Study: CT cost-effectively screens for lung disease in non-smoking women
LAM, a rare lung disease, occurs when cells begin to grow and spread to the lungs, kidneys, lymph nodes and vessels. "Women with LAM who first experience spontaneous lung collapse will, on average, experience two more,” according to Brent Kinder, MD, the study's senior investigator.
Kinder and colleagues of the University of Cincinnati in Ohio evaluated the cost-effectiveness of screening patients for LAM by evaluating the rates of spontaneous pneumothorax and the prevalence of LAM in relation to age, gender and smoking status. The researchers used 2007 Medicare data.
According to the authors, the prevalence of LAM in non-smoking women between the ages of 25-54 with spontaneous pneumothorax is estimated at 5 percent, based on available literature.
“We thought that targeting screening to non-smoking women in the age range of typical LAM development may help us identify the condition earlier and improve quality of life for these patients," said Kinder.

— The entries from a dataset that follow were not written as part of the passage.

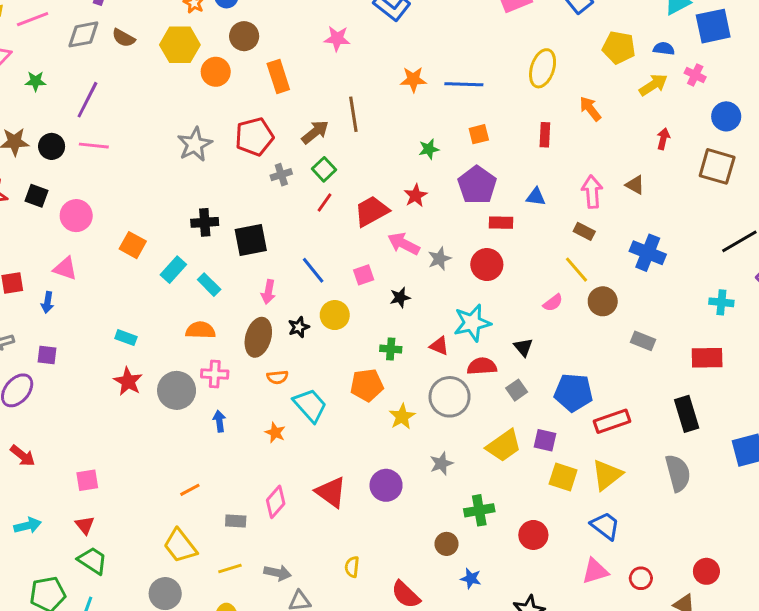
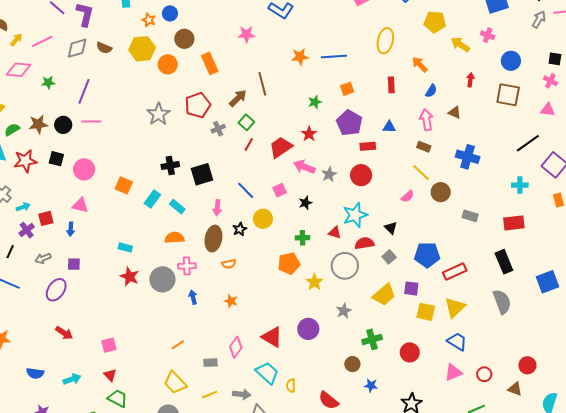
blue semicircle: (664, 49) -> (431, 91), moved, turned 120
yellow arrow: (653, 85) -> (460, 45), turned -108
cyan trapezoid: (310, 405) -> (267, 373), moved

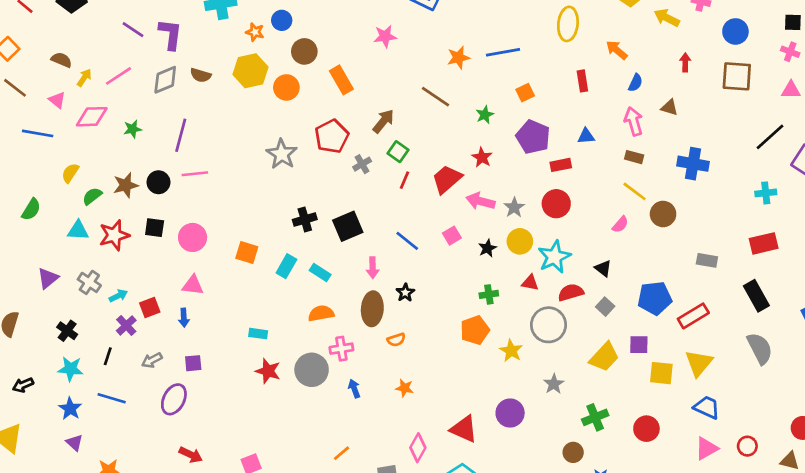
brown line: (262, 84) -> (435, 97), moved, turned -35
gray rectangle: (470, 216) -> (707, 260), moved
yellow circle: (263, 219) -> (520, 241), moved

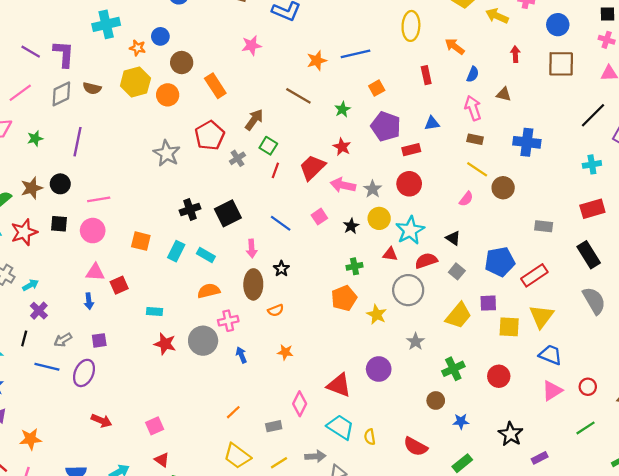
pink line: (195, 174) -> (99, 199), moved
red square: (150, 307) -> (119, 285), moved
blue line: (112, 398) -> (47, 367), moved

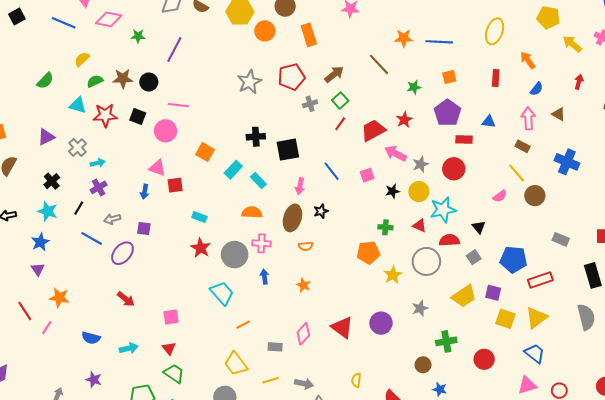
cyan trapezoid: (340, 427) -> (222, 293), moved

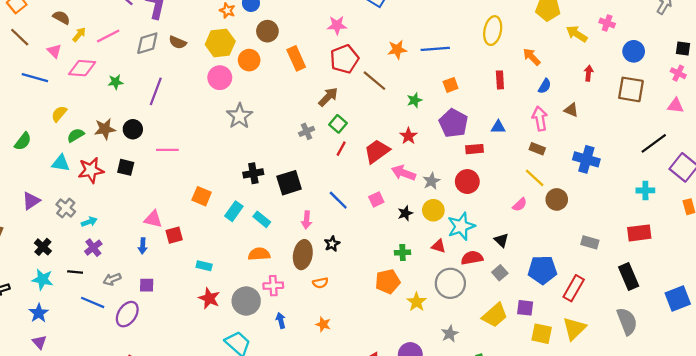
red pentagon: (291, 77) -> (344, 59), moved
pink circle: (166, 131) -> (220, 78), moved
black line: (79, 208) -> (75, 272), turned 72
red rectangle: (540, 280) -> (574, 288), turned -35

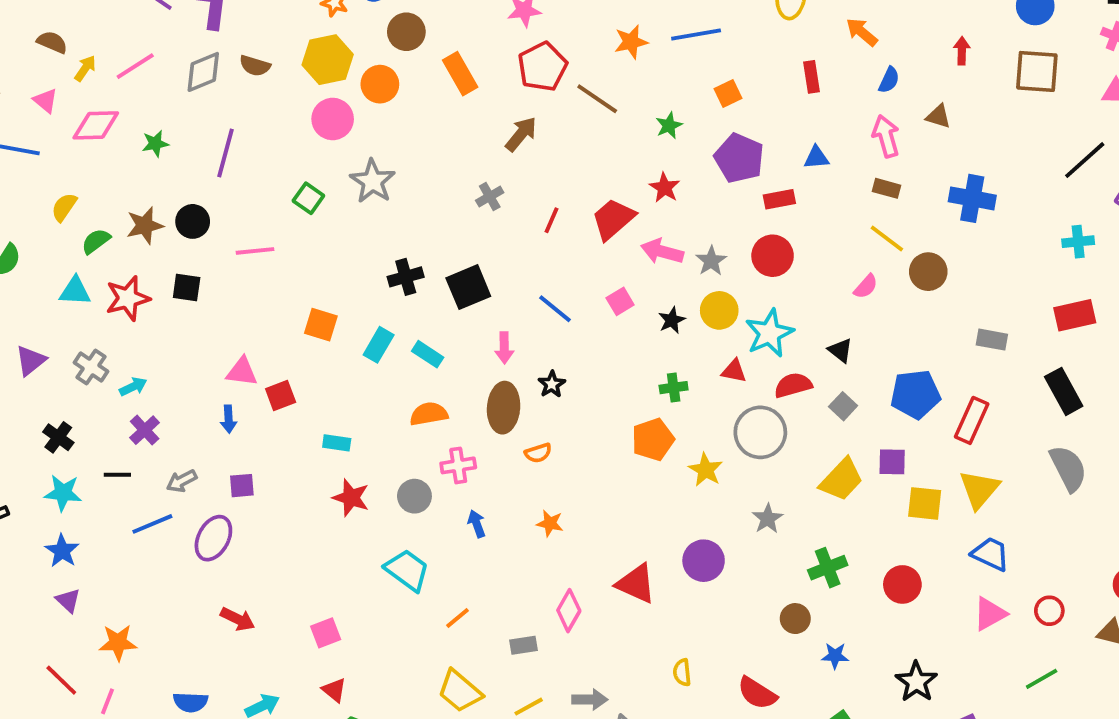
green square: (338, 124) -> (308, 198), moved
gray circle: (246, 301) -> (414, 496), size x0.7
blue line: (93, 302) -> (152, 524), turned -40

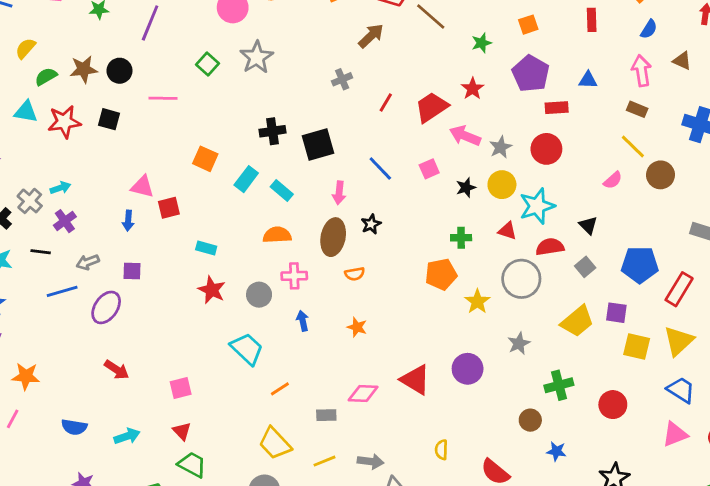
gray cross: (91, 367) -> (30, 201), moved
pink diamond: (569, 611) -> (363, 394), turned 56

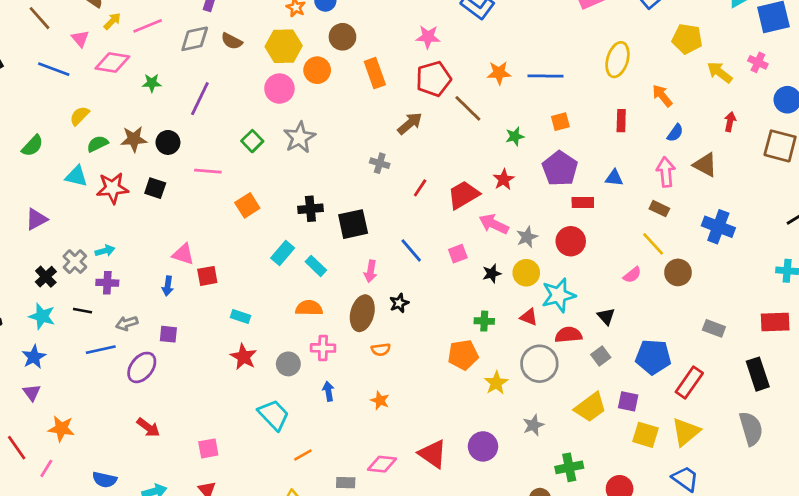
brown triangle: (682, 61) -> (705, 165), size x1.4
gray cross: (342, 79) -> (380, 163), turned 36
orange square: (205, 159) -> (247, 205), moved, turned 30
purple cross: (65, 221) -> (107, 283), turned 35

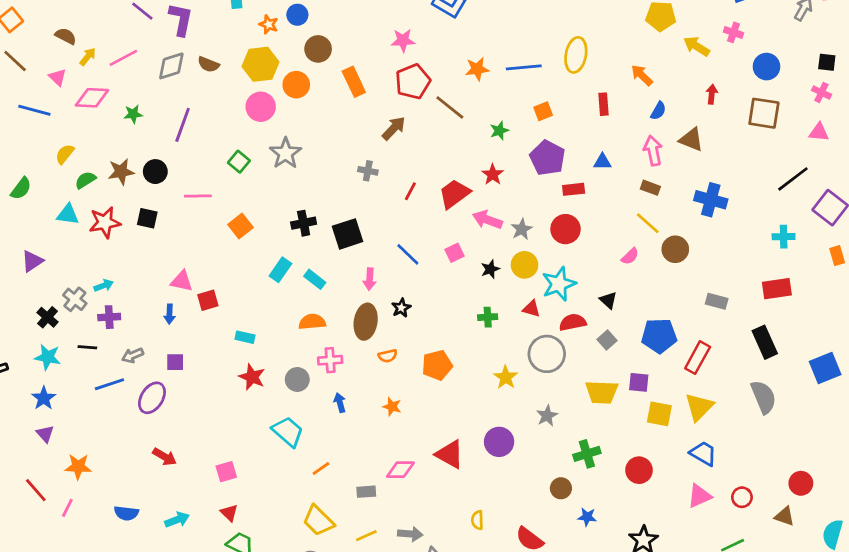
yellow ellipse: (617, 60) -> (576, 55), moved
orange pentagon: (463, 355) -> (437, 365), moved
yellow trapezoid: (590, 407) -> (602, 392), turned 44

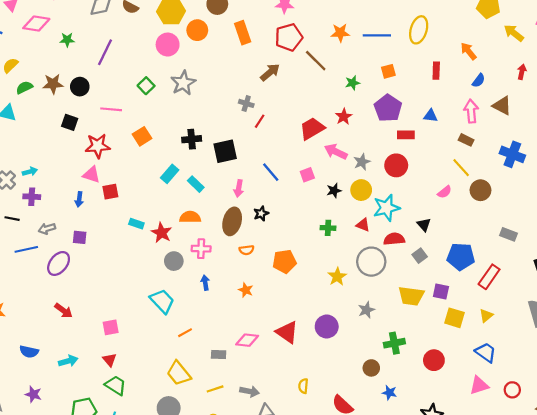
red line: (410, 191) -> (260, 121), moved
red star: (105, 222) -> (98, 146), moved
red star: (252, 377) -> (162, 233), moved
yellow triangle: (699, 407) -> (486, 316), size x0.6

After evaluating the costs and benefits of high-resolution CT screening, results showed that use of CT scanning produced a cost-effectiveness ratio of $32,980 per quality adjusted life-year (QALY) gained.
Based on a sensitivity analysis, the researchers said that the study was "most affected by changes in the probability of diagnosing LAM based on high-resolution CT findings alone." They wrote that if LAM was diagnosed with and biopsy could be avoided, the high-resolution CT screening would offer $15,679 per QALY gained. The sensitivity analysis also showed that high-resolution CT screening remains cost-effective for groups in which the prevalence of LAM in the population subset screened is greater than 2.5 percent.
“We believe the benefits of testing outweigh any negative impact on patients with LAM. The radiation dose of a high-resolution CT scan is approximately one-tenth of conventional CT scans, and with newer technology, the radiation exposure continues to decrease,” said Kinder.
The study was funded by the National Institutes of Health clinical research loan repayment grant.